The directed differentiation of retinal stem cells is mainly co-regulated by the extracellular microenvironment factors and endogenous cytokines. The bHLH (basic helix-loop-helix) family plays an important role in regulating retinal cell differentiation [28]. Atoh7 is a member of the bHLH family and its expression pattern is consistent with the spatiotemporal pattern of retinal ganglion cell differentiation [28]. Atoh7 is a key regulatory factor essential for the development of retinal ganglion cells in vertebrates [16]. Ectopic expression of Atoh7 has been shown to increase the number of retinal ganglion cells differentiated from stem cells [17]. Therefore, in the present study, we transfected Müller cells-derived stem cells with the Atoh7 expression vector to promote the differentiation into ganglion cells. The results showed that transfection with lentivirus PGC-FU-Atoh7-GFP led to the differentiation into ganglion cells at a frequency nearly five times that of transfection with empty vector, confirming the crucial role of Atoh7 in promoting the directed differentiation of stem cells into ganglion cells.

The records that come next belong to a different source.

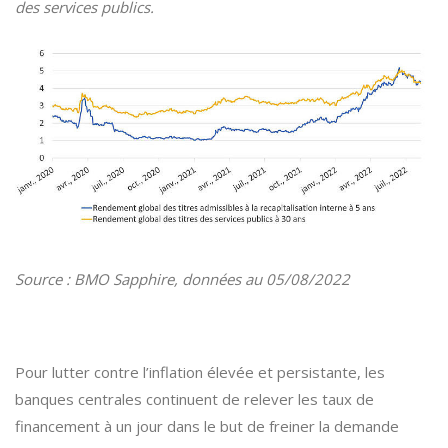
des services publics.
Source : BMO Sapphire, données au 05/08/2022
Pour lutter contre l’inflation élevée et persistante, les
banques centrales continuent de relever les taux de
financement à un jour dans le but de freiner la demande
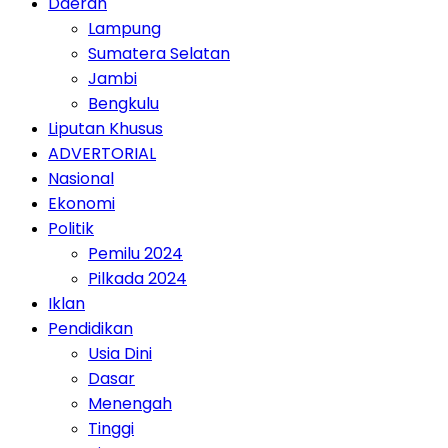
Daerah
Lampung
Sumatera Selatan
Jambi
Bengkulu
Liputan Khusus
ADVERTORIAL
Nasional
Ekonomi
Politik
Pemilu 2024
Pilkada 2024
Iklan
Pendidikan
Usia Dini
Dasar
Menengah
Tinggi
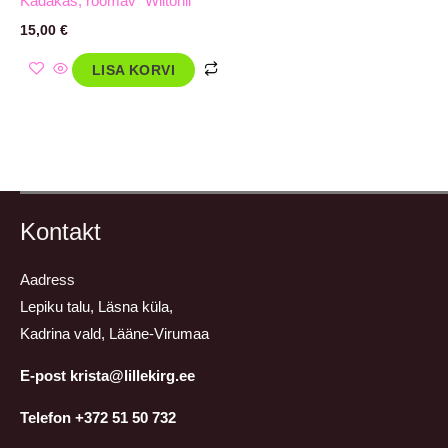
Kadakas, roomav ´Wiltonii`
15,00
€
LISA KORVI
Kontakt
Aadress
Lepiku talu, Läsna küla,
Kadrina vald, Lääne-Virumaa
E-post krista@lillekirg.ee
Telefon +372 51 50 732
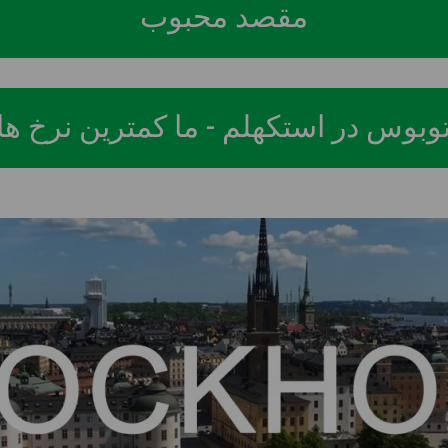
مقصد محبوب
بوس در استکهلم - ما کمترین نرخ ها ر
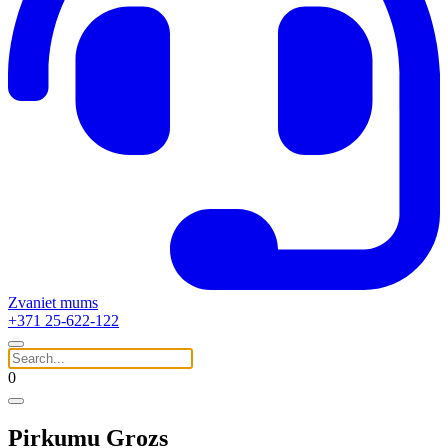
Zvaniet mums
+371 25-622-122
0
Pirkumu Grozs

To explore the signaling mechanisms by which Atoh7 promotes the differentiation of Müller cells-derived stem cells into ganglion cells, we employed the loss of function approach to intervene with the expression of Brn-3b, Isl-1 and Notch1. Our results showed that knockdown of Brn-3b or Isl-1 inhibited the differentiation of Müller cells-derived stem cells into retinal ganglion cells, while Notch signal pathway inhibitor GSI promoted the differentiation into retinal ganglion cells. These results suggest that Brn-3b and Isl-1 promote while Notch signaling inhibits the differentiation of Müller cells-derived stem cells into retinal ganglion cells. In particular, we found that overexpression of Atoh7 and inhibition of Notch signaling by GSI exhibited synergistic effects to promote the differentiation into retinal ganglion cells. Considering our results that Atoh7 inhibited the expression of Notch1, we propose that Atoh7 promotes the differentiation of retinal stem cells derived from Müller cells into retinal ganglion cells by inhibiting Notch signaling.

Conclusions

We established an effective method to isolate and purify Müller cells from rat retina and successfully induced them to dedifferentiate into retinal stem cells. Ectopic expression of Atoh7 promoted the expression of Brn-3b and Isl-1 but inhibited the expression of Notch1 in these cells. In addition, knockdown of Brn-3b or Isl-1 inhibited, while GSI promoted the differentiation of these stem cells into retinal ganglion cells. These data suggest that Atoh7 promotes the differentiation of Müller cells-derived retinal stem cells into retinal ganglion cells by inhibiting Notch signaling, and open up a new avenue for gene therapy and optic nerve regeneration in glaucoma.

Abbreviations

BDNF: Brain-derived neurotrophic factor; bHLH: Basic helix-loop-helix; BSA: Bovine serum albumin; CRALBP: Cellular retinaldehyde-binding protein; FACS: Fluorescence-activated cell sorting; FBS: Fetal bovine serum; DMEM: Dulbecco’s modified Eagle’s medium; GS: Glutamine synthetase; GSI: Gamma-secretase inhibitor; IOP: Intraocular pressure; MOI: Multiplicity of infection; NMDA: N-methyl-D-aspartate; PBS: Phosphate buffer solution; PVDF: Polyvinylidene fluoride; RGCs: Retinal ganglion cells; RIPA: Radio Immuno Precipitation Assay; SD rats: Sprague Dawley rats; SD: Standard deviation; RPE: Retinal pigment epithelium; TBS-T: Tris buffered saline plus 0.1% Tween.

Competing interests

The authors declare that they have no competing interests.

Authors’ contributions

WS and XZ carried out the experiments. WS drafted the manuscript. XX conceived of the study, and participated in its design and coordination, and helped to draft the manuscript. All authors read and approved the final manuscript.